Emerging brands such as Baltimore-based Under Armour and Vancouver’s Lululemon are gaining pace with fashion-conscious consumers, Germany’s Adidas and Puma are having to rethink their game plan.

Based in the sleepy Bavarian town of Herzogenaurach, both brands have thus far struggled to replicate the US-driven trend, described as the point where sportswear and fashion intersect.

Adidas, which reduced its revenue and profit targets in July, pleasantly surprised the market on Friday with a better than expected 2 per cent sales increase for 2014 to €14.8bn, saying it was on track to meet the new targets. This has eased pressure on chief executive Herbert Hainer as he attempts to turn round the brand.

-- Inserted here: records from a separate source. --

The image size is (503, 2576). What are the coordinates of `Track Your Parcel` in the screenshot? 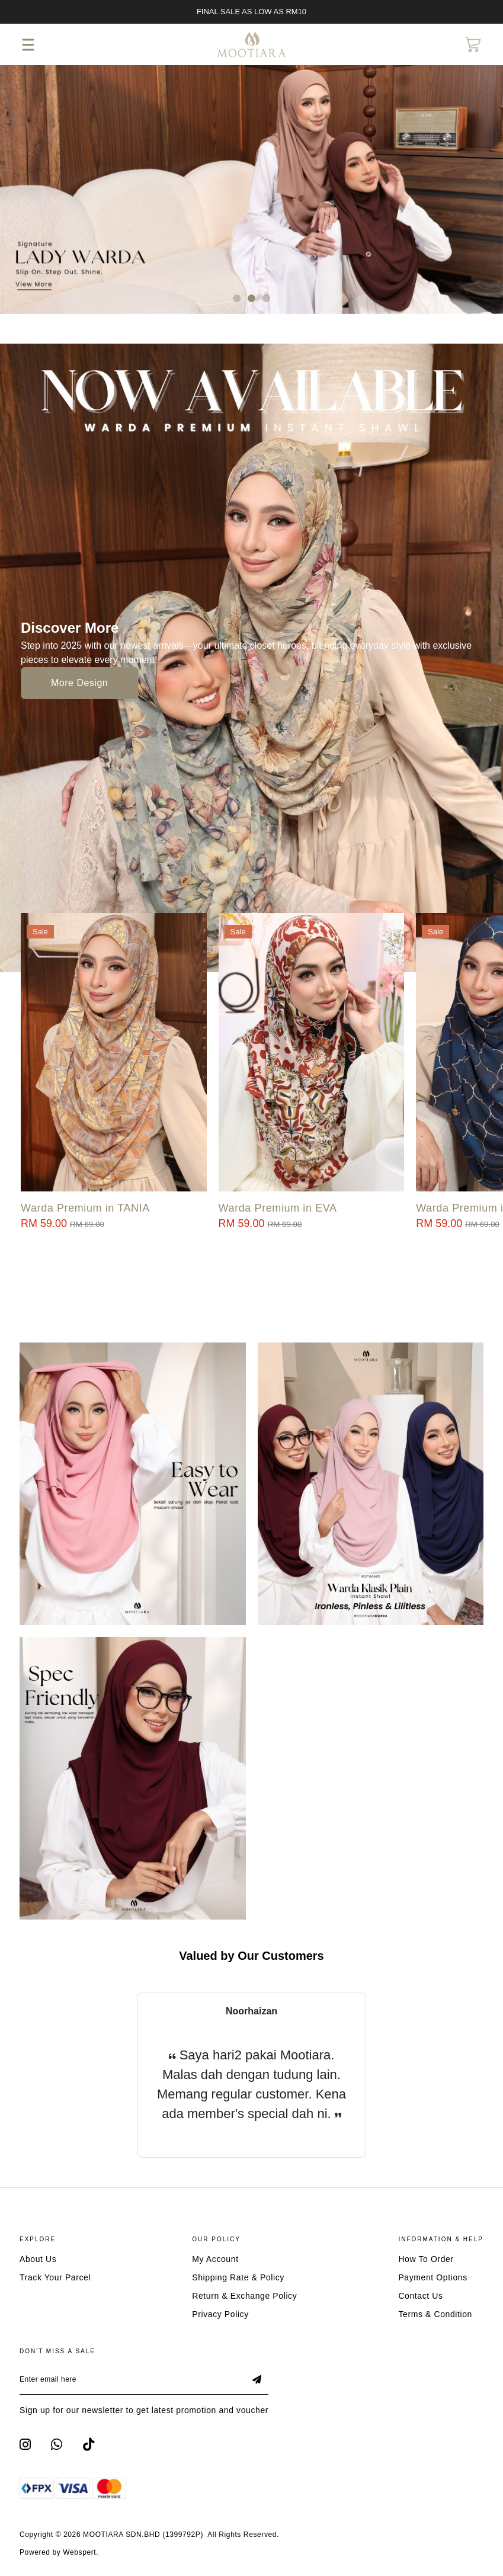 It's located at (55, 2277).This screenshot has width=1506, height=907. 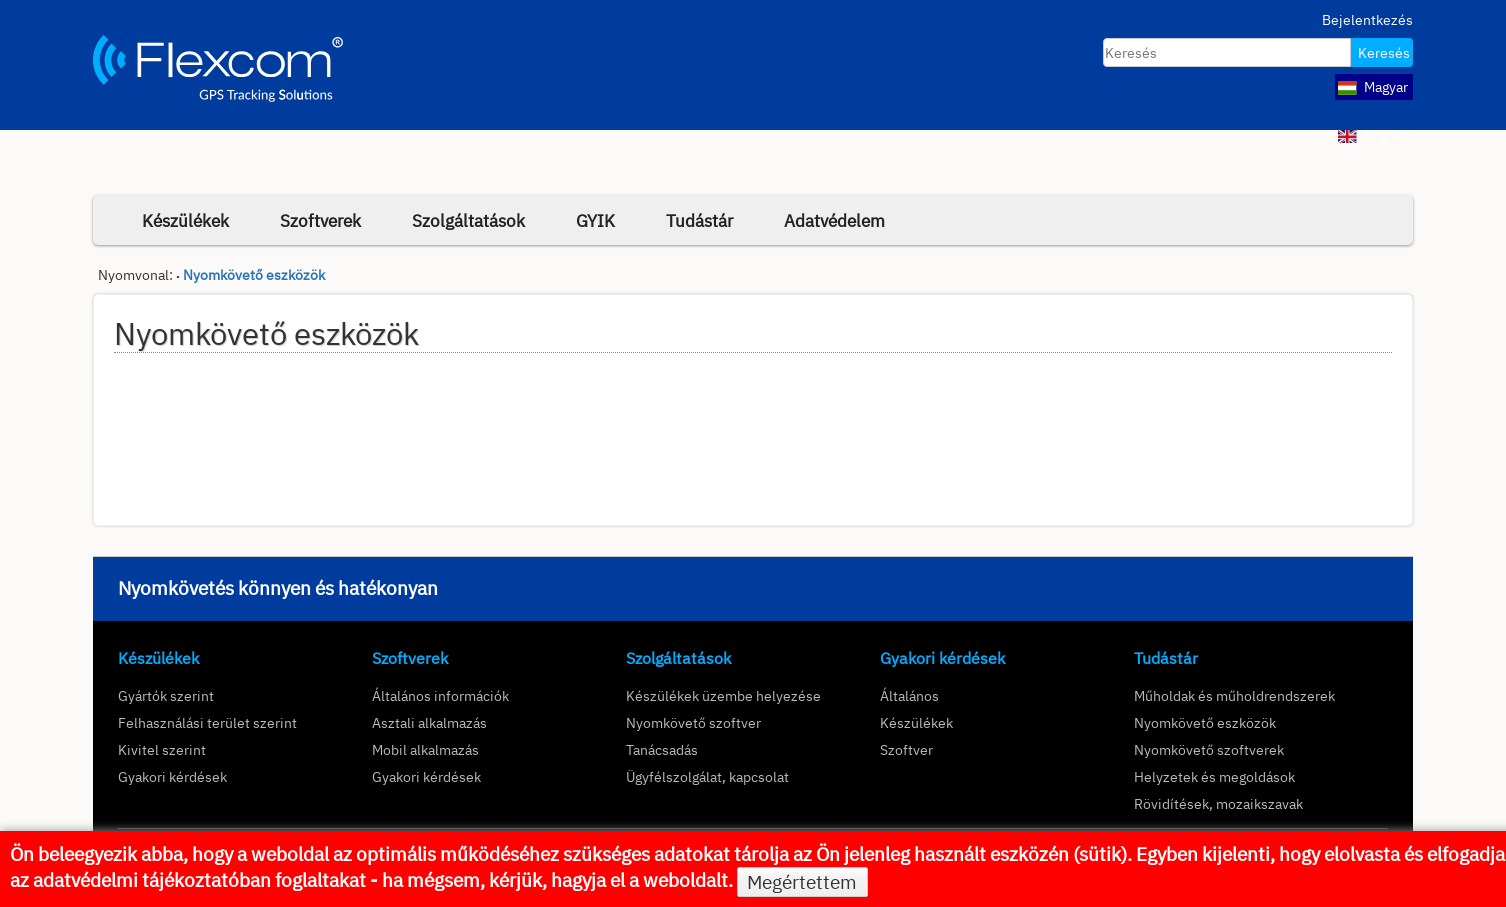 What do you see at coordinates (468, 220) in the screenshot?
I see `Szolgáltatások` at bounding box center [468, 220].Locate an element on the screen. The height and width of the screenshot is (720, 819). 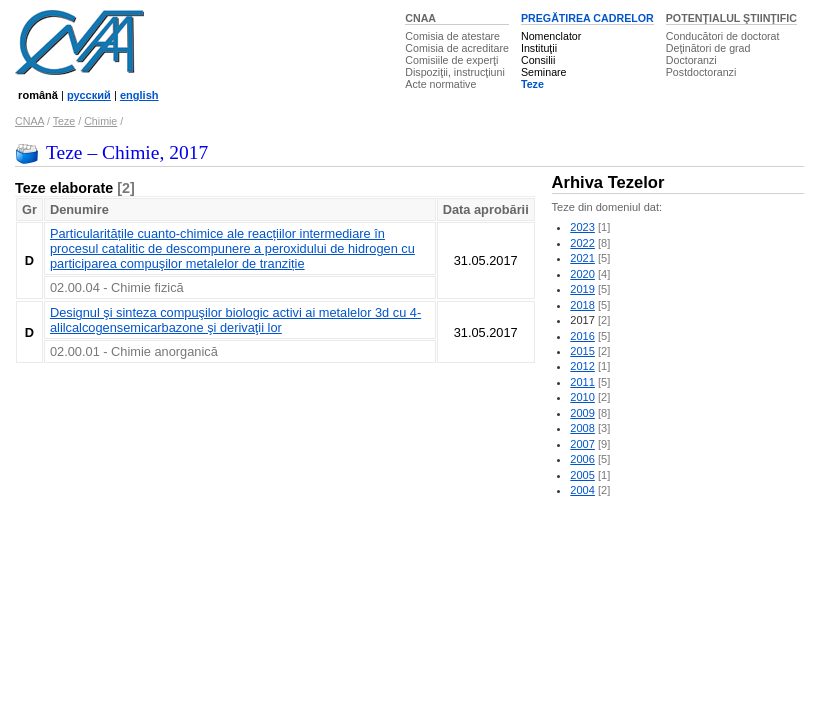
2015 is located at coordinates (582, 351).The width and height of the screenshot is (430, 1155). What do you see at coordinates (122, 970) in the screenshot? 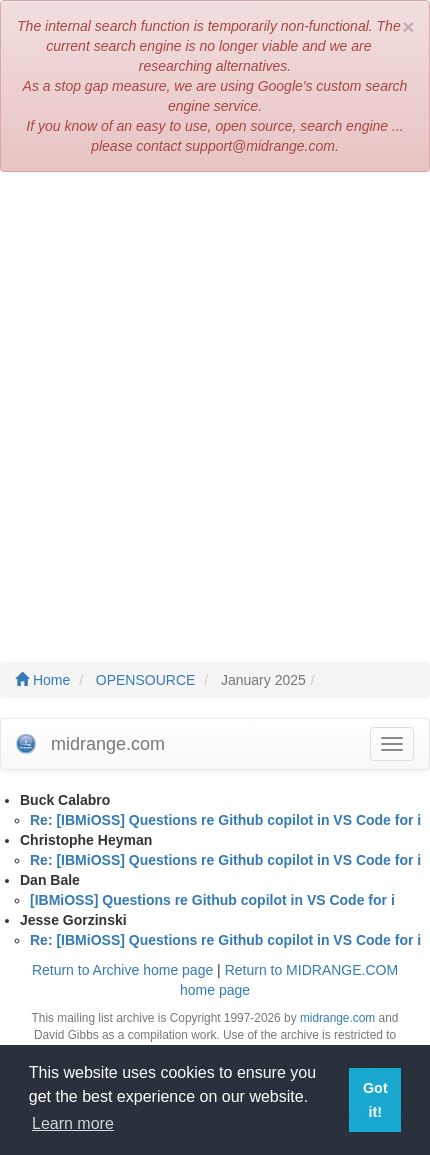
I see `Return to Archive home page` at bounding box center [122, 970].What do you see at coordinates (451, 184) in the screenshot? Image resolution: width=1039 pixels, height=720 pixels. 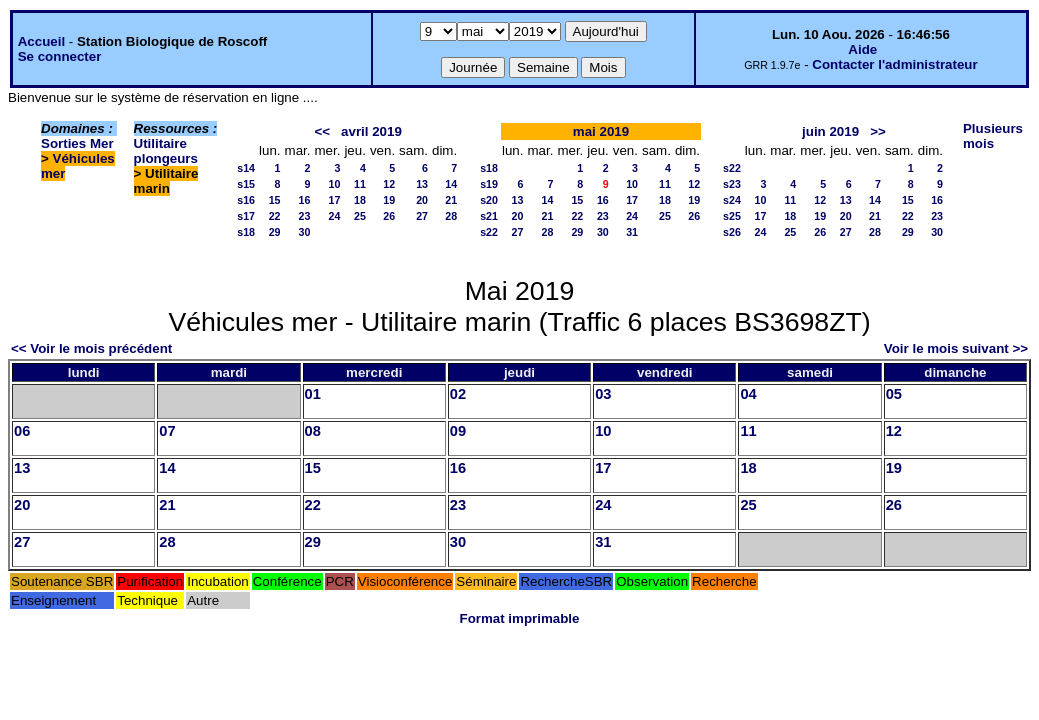 I see `14` at bounding box center [451, 184].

Adidas also announced the $280m sale of its Rockport shoe and boot brand to retro sneaker specialists New Balance and private equity firm Berkshire Partners. Analysts, who had considered the brand “non-core”, speculated whether the group could now consider a sale of its Reebok sneaker business as well.

The Rockport disposal will have a “double-digit million euro” affect at its full-year results in March, Adidas said, as it calculated that its previous warnings about the effects of the falling Russian rouble would cause an €80m “goodwill impairment losses”.

Adidas shares have dropped by a third in the past year — partly because of fears of the brand’s Russian exposure — but rose 3.5 per cent on Friday.

But while the group boasted about “double digit” sales growth in Europe, China, and emerging markets, there was scant mention of the US market, where its golf brand TaylorMade saw sales veer off into a bunker last year, dropping 34 per cent in the third quarter.

Adidas has not only lost its spot as the number two US sports brand to Under Armour, which is known for its pared back and minimalist designs, but that brand has also lured away Andy Murray, the former Wimbledon champion, as its new sponsor.

A series of bumper trading reports has boosted Under Armour’s share price by 66 per cent in the past year, and the company is targeting $10bn annual sales by 2020.

Nike is still top of the podium for US consumers, and has concentrated its marketing on female consumers there. Puma has also moved to woo women — but it has a slightly different idea of its target market. In December, the brand signed pop star Rhianna as creative director for its womenswear brand.